The genetic dissimilarity matrix was analysed using neighbor joining clustering algorithm by DARwin 5.0.158 software (Fig. 6). The radial tree representation clearly delineated the accessions into two distinct clusters according to agro-ecological zones (Table 6).
Table 6: | Cluster analysis based on Darwins grouping of the 241 sorghum accessions |
Accessions in cluster I were mainly from the northern moist farmland and central wood savannah agro-ecological zones while accessions in cluster II were mainly from Northeastern central grassland bush farmland zone.
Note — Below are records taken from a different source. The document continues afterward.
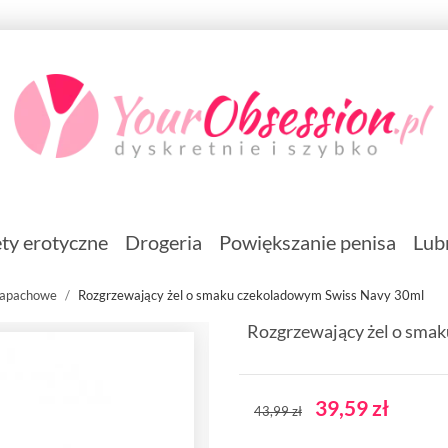
ty erotyczne
Drogeria
Powiększanie penisa
Lub
zapachowe
Rozgrzewający żel o smaku czekoladowym Swiss Navy 30ml
Rozgrzewający żel o sma
39,59 zł
43,99 zł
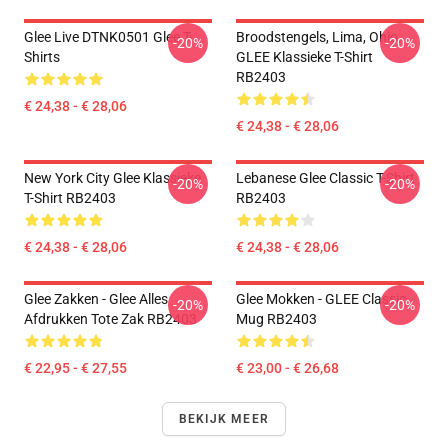
Glee Live DTNK0501 Glee T-
Broodstengels, Lima, Ohio,
-20%
-20%
Shirts
GLEE Klassieke T-Shirt
RB2403
€ 24,38 - € 28,06
€ 24,38 - € 28,06
New York City Glee Klassieke
Lebanese Glee Classic T-Shirt
-20%
-20%
T-Shirt RB2403
RB2403
€ 24,38 - € 28,06
€ 24,38 - € 28,06
Glee Zakken - Glee Alles
Glee Mokken - GLEE Classic
-20%
-20%
Afdrukken Tote Zak RB2403
Mug RB2403
€ 22,95 - € 27,55
€ 23,00 - € 26,68
BEKIJK MEER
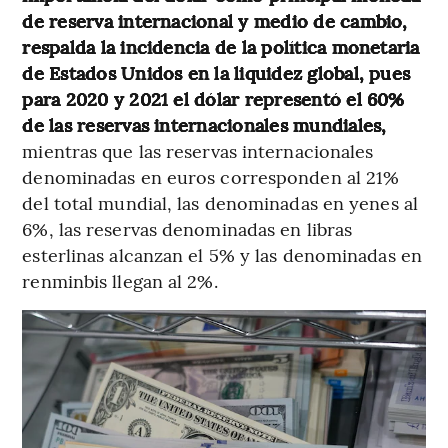
de reserva internacional y medio de cambio,
respalda la incidencia de la política monetaria
de Estados Unidos en la liquidez global, pues
para 2020 y 2021 el dólar representó el 60%
de las reservas internacionales mundiales,
mientras que las reservas internacionales
denominadas en euros corresponden al 21%
del total mundial, las denominadas en yenes al
6%, las reservas denominadas en libras
esterlinas alcanzan el 5% y las denominadas en
renminbis llegan al 2%.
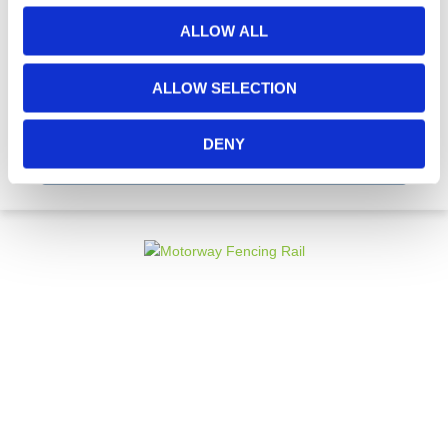
ALLOW ALL
UC4 Geïmpregneerde Houten Paal
ALLOW SELECTION
DENY
€ 6,81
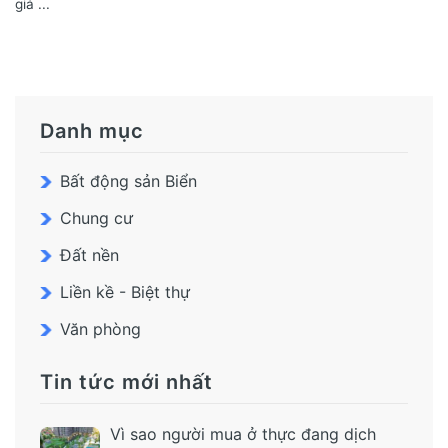
giá ...
Danh mục
Bất động sản Biển
Chung cư
Đất nền
Liền kề - Biệt thự
Văn phòng
Tin tức mới nhất
Vì sao người mua ở thực đang dịch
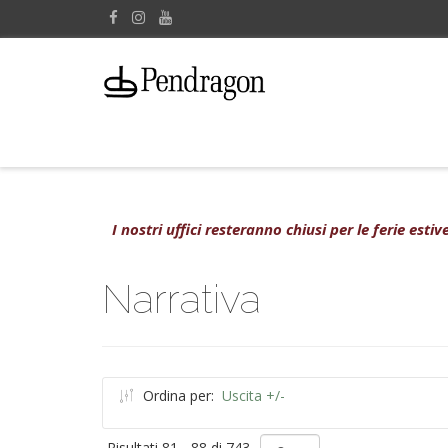
I nostri uffici resteranno chiusi per le ferie est
Narrativa
Ordina per:
Uscita +/-
Risultati 81 - 88 di 743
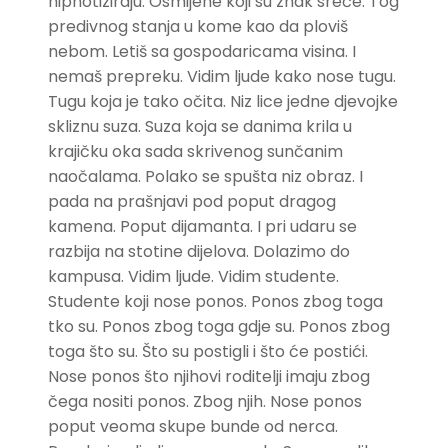
hipnotiziraju. Osmijehe koji su znak sreće. Tog
predivnog stanja u kome kao da ploviš
nebom. Letiš sa gospodaricama visina. I
nemaš prepreku. Vidim ljude kako nose tugu.
Tugu koja je tako očita. Niz lice jedne djevojke
skliznu suza. Suza koja se danima krila u
krajičku oka sada skrivenog sunčanim
naočalama. Polako se spušta niz obraz. I
pada na prašnjavi pod poput dragog
kamena. Poput dijamanta. I pri udaru se
razbija na stotine dijelova. Dolazimo do
kampusa. Vidim ljude. Vidim studente.
Studente koji nose ponos. Ponos zbog toga
tko su. Ponos zbog toga gdje su. Ponos zbog
toga što su. Što su postigli i što će postići.
Nose ponos što njihovi roditelji imaju zbog
čega nositi ponos. Zbog njih. Nose ponos
poput veoma skupe bunde od nerca.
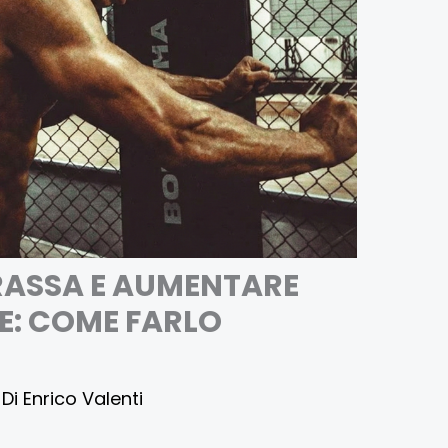
RASSA E AUMENTARE
: COME FARLO
 Di
Enrico Valenti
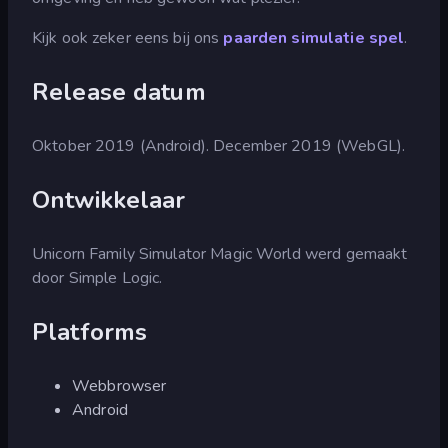
Kijk ook zeker eens bij ons
paarden simulatie spel
.
Release datum
Oktober 2019 (Android). December 2019 (WebGL).
Ontwikkelaar
Unicorn Family Simulator Magic World werd gemaakt
door Simple Logic.
Platforms
Webbrowser
Android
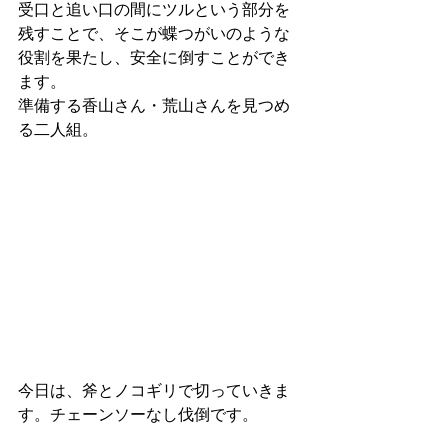
受口と追い口の間にツルという部分を
残すことで、そこが蝶つがいのような
役割を果たし、安全に倒すことができ
ます。
準備する香山さん・荒山さんを見つめ
る二人組。
今日は、斧とノコギリで切っていきま
す。チェーンソーなし伐倒です。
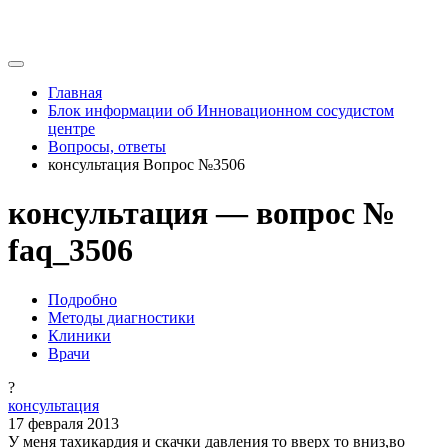
Главная
Блок информации об Инновационном сосудистом
центре
Вопросы, ответы
консультация Вопрос №3506
консультация — вопрос №
faq_3506
Подробно
Методы диагностики
Клиники
Врачи
?
консультация
17 февраля 2013
У меня тахикардия и скачки давления то вверх то вниз,во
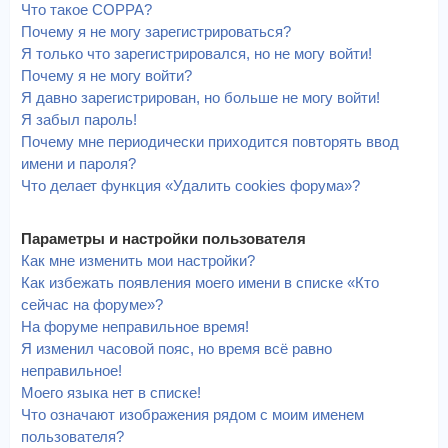
Что такое COPPA?
Почему я не могу зарегистрироваться?
Я только что зарегистрировался, но не могу войти!
Почему я не могу войти?
Я давно зарегистрирован, но больше не могу войти!
Я забыл пароль!
Почему мне периодически приходится повторять ввод
имени и пароля?
Что делает функция «Удалить cookies форума»?
Параметры и настройки пользователя
Как мне изменить мои настройки?
Как избежать появления моего имени в списке «Кто
сейчас на форуме»?
На форуме неправильное время!
Я изменил часовой пояс, но время всё равно
неправильное!
Моего языка нет в списке!
Что означают изображения рядом с моим именем
пользователя?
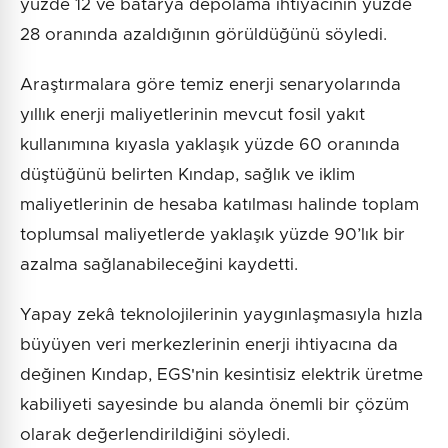
yüzde 12 ve batarya depolama ihtiyacının yüzde
28 oranında azaldığının görüldüğünü söyledi.
Araştırmalara göre temiz enerji senaryolarında
yıllık enerji maliyetlerinin mevcut fosil yakıt
kullanımına kıyasla yaklaşık yüzde 60 oranında
düştüğünü belirten Kındap, sağlık ve iklim
maliyetlerinin de hesaba katılması halinde toplam
toplumsal maliyetlerde yaklaşık yüzde 90’lık bir
azalma sağlanabileceğini kaydetti.
Yapay zekâ teknolojilerinin yaygınlaşmasıyla hızla
büyüyen veri merkezlerinin enerji ihtiyacına da
değinen Kındap, EGS'nin kesintisiz elektrik üretme
kabiliyeti sayesinde bu alanda önemli bir çözüm
olarak değerlendirildiğini söyledi.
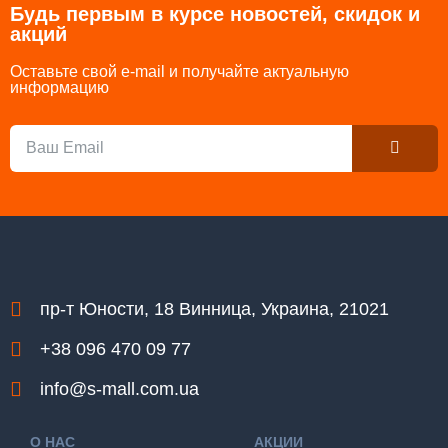
Будь первым в курсе новостей, скидок и
акций
Оставьте свой e-mail и получайте актуальную
информацию
Submit
Email
пр-т Юности, 18 Винница, Украина, 21021
+38 096 470 09 77
info@s-mall.com.ua
О НАС
АКЦИИ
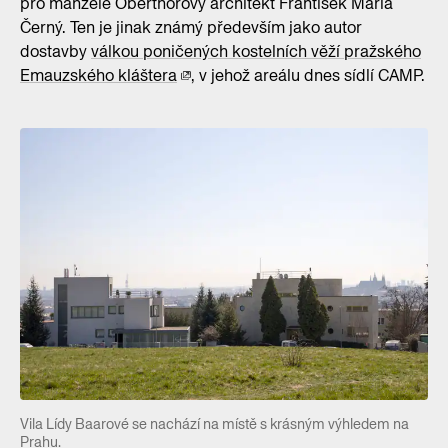
pro manžele Oberthorovy architekt František Maria
Černý. Ten je jinak známý především jako autor
dostavby
válkou poničených kostelních věží pražského
Emauzského kláštera
, v jehož areálu dnes sídlí CAMP.
Vila Lídy Baarové se nachází na místě s krásným výhledem na
Prahu.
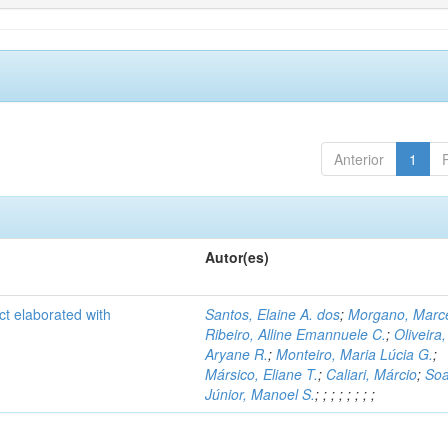
Anterior
1
Autor(es)
ct elaborated with
Santos, Elaine A. dos
;
Morgano, Marce
Ribeiro, Alline Emannuele C.
;
Oliveira,
Aryane R.
;
Monteiro, Maria Lúcia G.
;
Mársico, Eliane T.
;
Caliari, Márcio
;
Soa
Júnior, Manoel S.
;
;
;
;
;
;
;
;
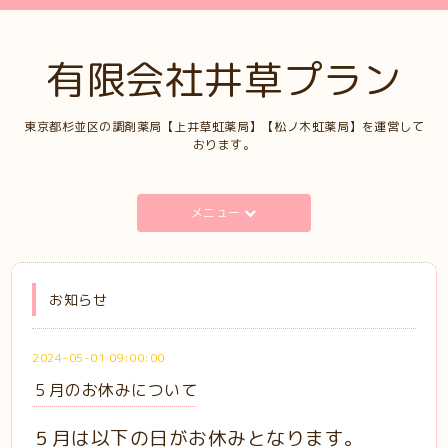
有限会社井草プラン
東京都杉並区の調剤薬局【上井草虹薬局】【松ノ木虹薬局】を運営して
おります。
メニュー
お知らせ
2024-05-01 09:00:00
５月のお休みについて
５月は以下の日がお休みとなります。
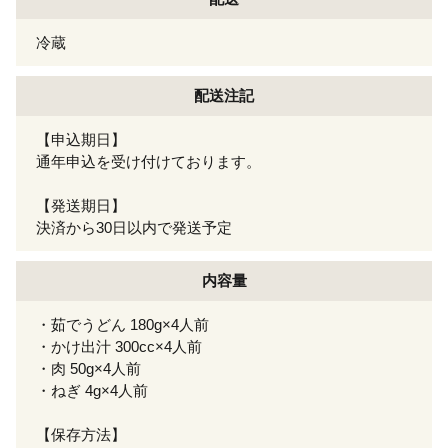
冷蔵
配送注記
【申込期日】
通年申込を受け付けております。
【発送期日】
決済から30日以内で発送予定
内容量
・茹でうどん 180g×4人前
・かけ出汁 300cc×4人前
・肉 50g×4人前
・ねぎ 4g×4人前
【保存方法】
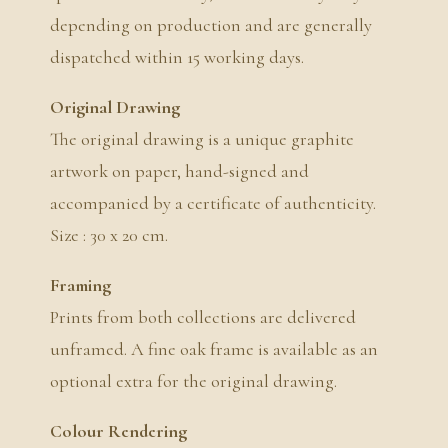
depending on production and are generally
dispatched within 15 working days.
Original Drawing
The original drawing is a unique graphite
artwork on paper, hand-signed and
accompanied by a certificate of authenticity.
Size : 30 x 20 cm.
Framing
Prints from both collections are delivered
unframed. A fine oak frame is available as an
optional extra for the original drawing.
Colour Rendering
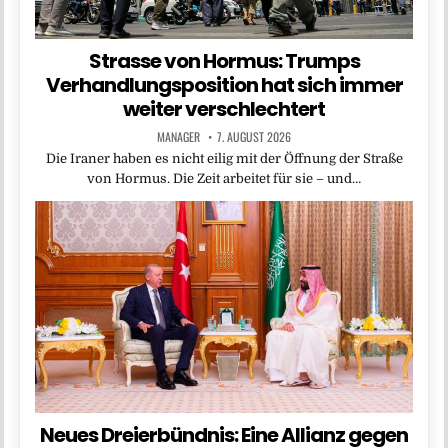
Strasse von Hormus: Trumps
Verhandlungsposition hat sich immer
weiter verschlechtert
MANAGER
7. AUGUST 2026
Die Iraner haben es nicht eilig mit der Öffnung der Straße
von Hormus. Die Zeit arbeitet für sie – und…
Neues Dreierbündnis: Eine Allianz gegen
Both arms in the radial tree between the two sub-clusters are quite diverse indicating variability at molecular levels between accessions from northern moist farmland and central wood savannah and those from Northeastern central grassland bush farmland zone. In cluster I, there are seven sub-clusters with sub-cluster IA appearing more distinct though at closer levels with sub-cluster IB. Accessions in cluster I were distinct from the rest of accessions with sub-clusters IA and IB being the most distinct and this offers opportunities which could be exploited in pre-breeding programmes. Sub-cluster IC-1 comprised of accessions from the northern moist farmland and Northeastern central grassland bush farmland agro-ecological zones while IC-2 comprised of accessions from central wooded savannah and western mid altitude farmlands and the Semuliki flats zones. The occurrence of distinct groups of sorghum accessions as revealed by SSR marker analysis can be utilized effectively in pre-breeding efforts to overcome yield barriers (Nass and Paterniani, 2000; Bharadwaj et al., 2011). Great genetic gains can be obtained if these accessions are incorporated in the breeding programme. The contribution of this diversity to farmers livelihoods needs to be investigated for the different agro-ecological zones. This study also highlights the ability of SSR markers to discern genetic variation.
ACKNOWLEDGMENTS
We thank Mwathi Margaret of International Crops Research Institute for the Semi-arid Tropics (ICRISAT) in Nairobi, Sarah Seruwagi of Makerere University Biotechnology Laboratory and Moses Biruma of National Agricultural Research Organization (NARO) for the technical assistance. This study was funded by the East African Regional Network for Biotechnology, Biosafety and Biotechnology Policy Development programme (BIO-EARN).